## What the task asks
What is needed here is every line of the records that includes "Cards".

.....

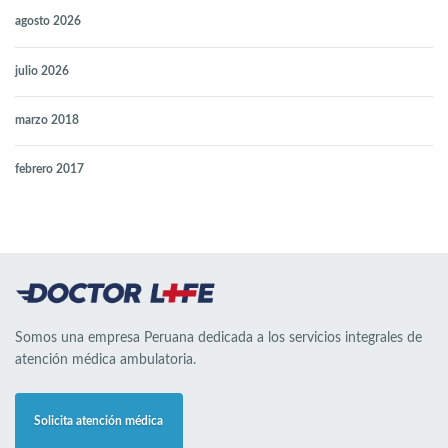
agosto 2026
julio 2026
marzo 2018
febrero 2017
Somos una empresa Peruana dedicada a los servicios integrales de
atención médica ambulatoria.
Solicita atención médica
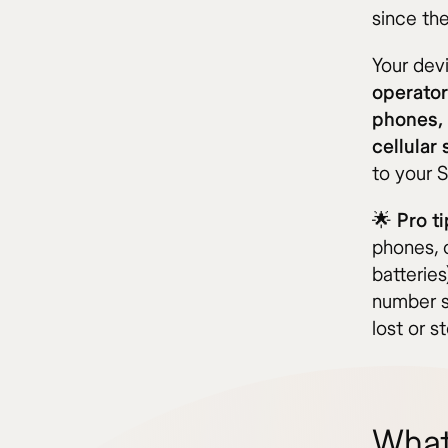
since th
Your devi
operator
phones,
cellular
to your 
🌟
Pro ti
phones, 
batteries
number se
lost or st
What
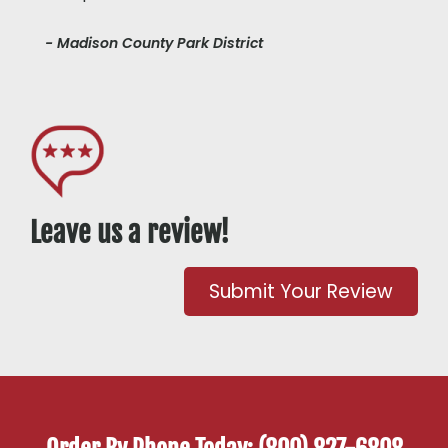
- Madison County Park District
Leave us a review!
Submit Your Review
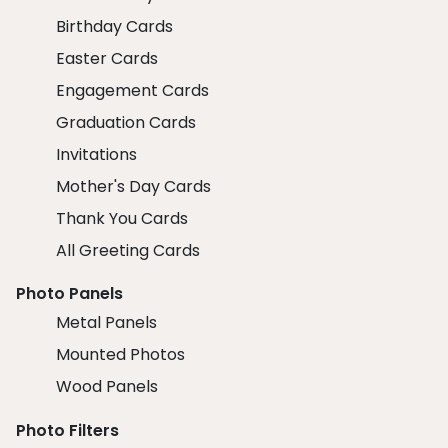
Birthday Cards
Easter Cards
Engagement Cards
Graduation Cards
Invitations
Mother's Day Cards
Thank You Cards
All Greeting Cards
Photo Panels
Metal Panels
Mounted Photos
Wood Panels
Photo Filters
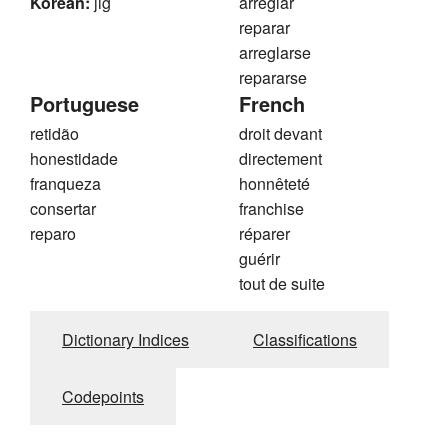
Korean:
jig
arreglar
reparar
arreglarse
repararse
Portuguese
French
retidão
droit devant
honestidade
directement
franqueza
honnêteté
consertar
franchise
reparo
réparer
guérir
tout de suite
Dictionary Indices
Classifications
Codepoints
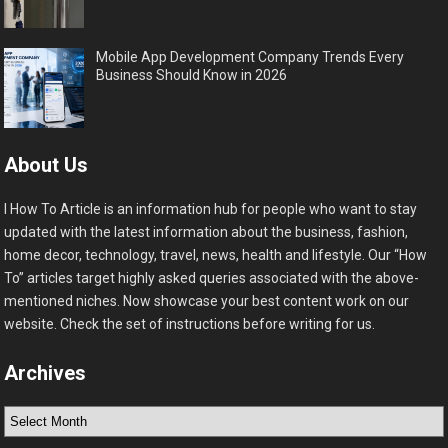
Mobile App Development Company Trends Every
Business Should Know in 2026
About Us
I How To Article is an information hub for people who want to stay
updated with the latest information about the business, fashion,
home decor, technology, travel, news, health and lifestyle. Our “How
To” articles target highly asked queries associated with the above-
mentioned niches. Now showcase your best content work on our
website. Check the set of instructions before writing for us.
Archives
Archives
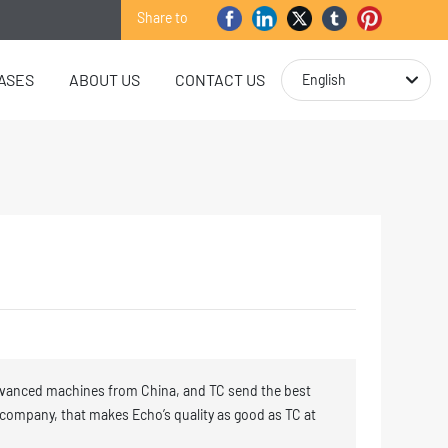
Share to
ASES
ABOUT US
CONTACT US
English
vanced machines from China, and TC send the best
 company, that makes Echo’s quality as good as TC at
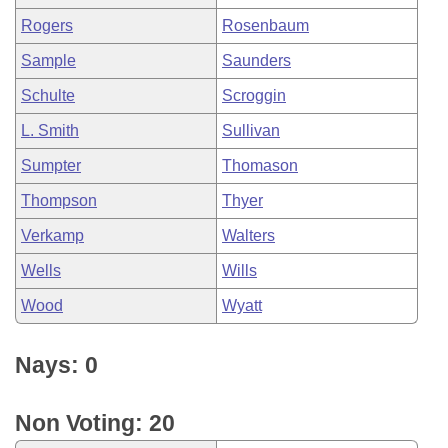
Rogers
Rosenbaum
Sample
Saunders
Schulte
Scroggin
L. Smith
Sullivan
Sumpter
Thomason
Thompson
Thyer
Verkamp
Walters
Wells
Wills
Wood
Wyatt
Nays: 0
Non Voting: 20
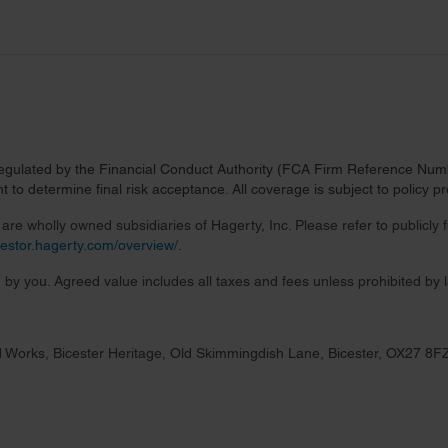
regulated by the Financial Conduct Authority (FCA Firm Reference Numbe
 to determine final risk acceptance. All coverage is subject to policy 
re wholly owned subsidiaries of Hagerty, Inc. Please refer to publicly
nvestor.hagerty.com/overview/
.
 by you. Agreed value includes all taxes and fees unless prohibited by 
 Works, Bicester Heritage, Old Skimmingdish Lane, Bicester, OX27 8F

.....

## Result for this exercise
Birthday Cards
Easter Cards
Engagement Cards
Graduation Cards
Mother's Day Cards
Thank You Cards
All Greeting Cards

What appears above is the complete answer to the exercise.